Actually, non-Americans have a very good reason to dump American assets particularly U.S. government securities. I am in fact hard pressed to come up with a worse investment choice than U.S. government securities. Low yields even though they are denominated in the inflation-prone currency called the U.S. dollar.

That does not mean that they are likely to do so. Various Asian governments and Oil exporting governments like Russia, Norway and Saudia Arabia desperetely want to avoid a sharp decline in the dollar so they would likely step in were private investors to dump U.S. assets.
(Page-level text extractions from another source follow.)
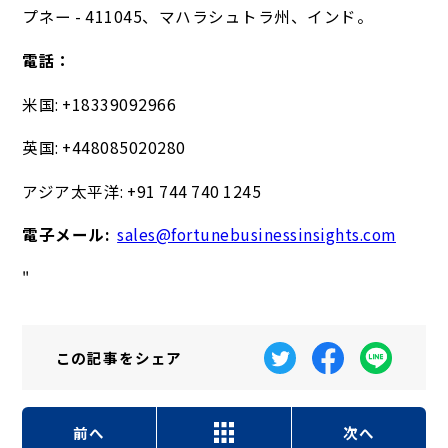
プネー - 411045、マハラシュトラ州、インド。
電話：
米国: +18339092966
英国: +448085020280
アジア太平洋: +91 744 740 1245
電子メール:
sales@fortunebusinessinsights.com
"
この記事を
シェア
前へ
次へ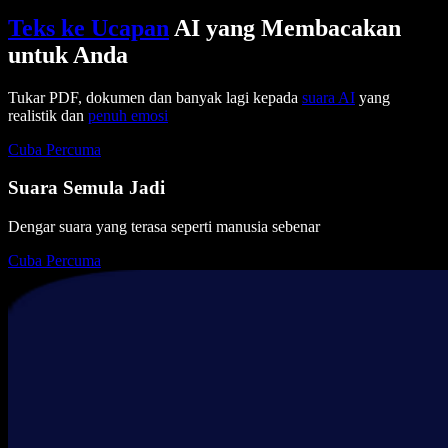
Teks ke Ucapan
AI yang Membacakan
untuk Anda
Tukar PDF, dokumen dan banyak lagi kepada
suara AI
yang
realistik dan
penuh emosi
Cuba Percuma
Suara Semula Jadi
Dengar suara yang terasa seperti manusia sebenar
Cuba Percuma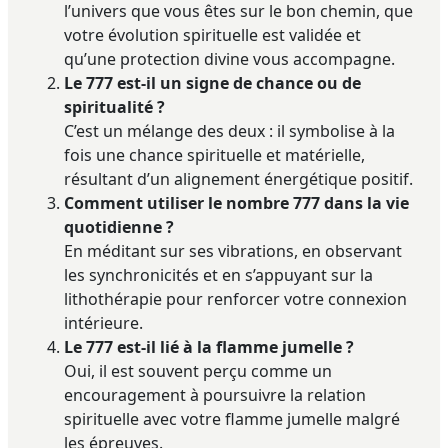
l’univers que vous êtes sur le bon chemin, que
votre évolution spirituelle est validée et
qu’une protection divine vous accompagne.
Le 777 est-il un signe de chance ou de
spiritualité ?
C’est un mélange des deux : il symbolise à la
fois une chance spirituelle et matérielle,
résultant d’un alignement énergétique positif.
Comment utiliser le nombre 777 dans la vie
quotidienne ?
En méditant sur ses vibrations, en observant
les synchronicités et en s’appuyant sur la
lithothérapie pour renforcer votre connexion
intérieure.
Le 777 est-il lié à la flamme jumelle ?
Oui, il est souvent perçu comme un
encouragement à poursuivre la relation
spirituelle avec votre flamme jumelle malgré
les épreuves.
Ivan Kirigin December 29, 2005 at 1:35 pm

"inflation-prone currency"

Compared to what? Over the last few years, the CPI has been low.
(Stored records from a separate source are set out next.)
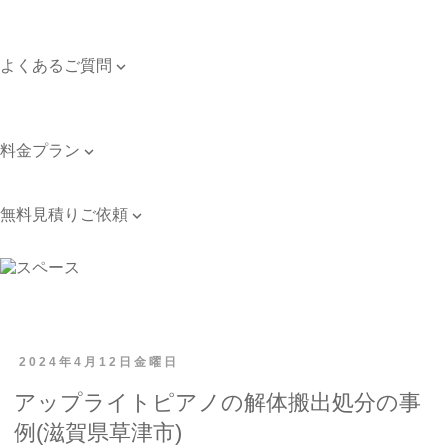
対応エリア
個人情報保護方針
よくあるご質問

よくあるご質問
お問い合わせ
料金プラン

料金プラン
無料見積りご依頼

無料見積りご依頼
2024年4月12日金曜日
アップライトピアノの解体搬出処分の事
例(滋賀県草津市)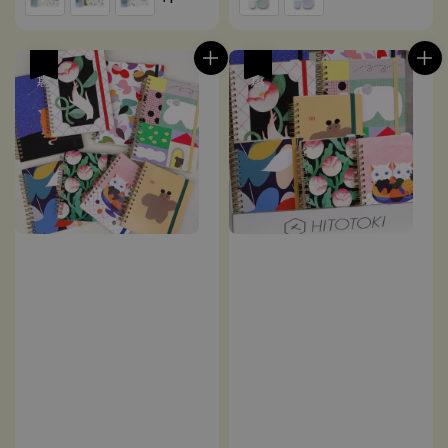
優惠
優惠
A bigger risk is a transition away from using the USD as the unofficial petro-dollar. The EU is trying to get Russia to sell oil for Euros. That could get very ugly.

Keith G. Derrick December 29, 2005 at 9:11 pm


"Over the last few years, the CPI has been low."

Low doesn't mean no price inflation. It just means there is not as much price inflation as before.

If you want to see what the FED has done to the value of the dollar, check out the graph on my blog at:

or just view the graph at:

This graph is a real eye opener.

gman December 29, 2005 at 11:17 pm

If only all the holders of shares traded by the same logic. "I don't want to sell because if everybody sells(this worthless #$%##) the price will go down and we will all lose money….so nobody will sell" In reality, as long as enough market particpants believe they wont be late or last to the exit, this will hold. It is never "different this time". The sterling was once worth $4+.

Mark December 30, 2005 at 1:25 pm

The US dollar is not just the American currency, it is the currency of choice around the world. If a Zimbabwean wants to trade with an Azerbijanian then they will probably use US dollars for the trade (they will also proabably conduct business in English but that's another matter). Thus as long as countries like China achieve spectacular growth and want currency to trade with each other, they will want to hold more US dollars.

This was the position once held by the British pound, the fact that the US dollar has now taken over is one of the reasons why the pound no longer fetches $4.

Joel December 31, 2005 at 12:45 am

Those inflation graphs are always interesting. The gold window closes and the presses start running overtime. Gotta love it.

Babatu Ferguson January 2, 2006 at 4:00 pm

For those who want to watch this episode, it's online here:

kahnbalaya January 3, 2006 at 8:35 am

Two comments:
1. The gold window didn't close. If you look at graphs for the gold supply, it has grown at a steady (if not quite as steep a rate as the dollar) since the turn of the century.

2. Gman's comment is very appropriate. At some point, all shell games must come to an end. Same with the dollar. Milton seems to think that foreign speculators are the only ones hurt in this situation, but what would actually happen is a huge hit in wealth for the American people. A gradual adjustment towards exports would commence, but the shock upward on prices we pay for imported goods (or their comparable domestics) would hit most people quite hard.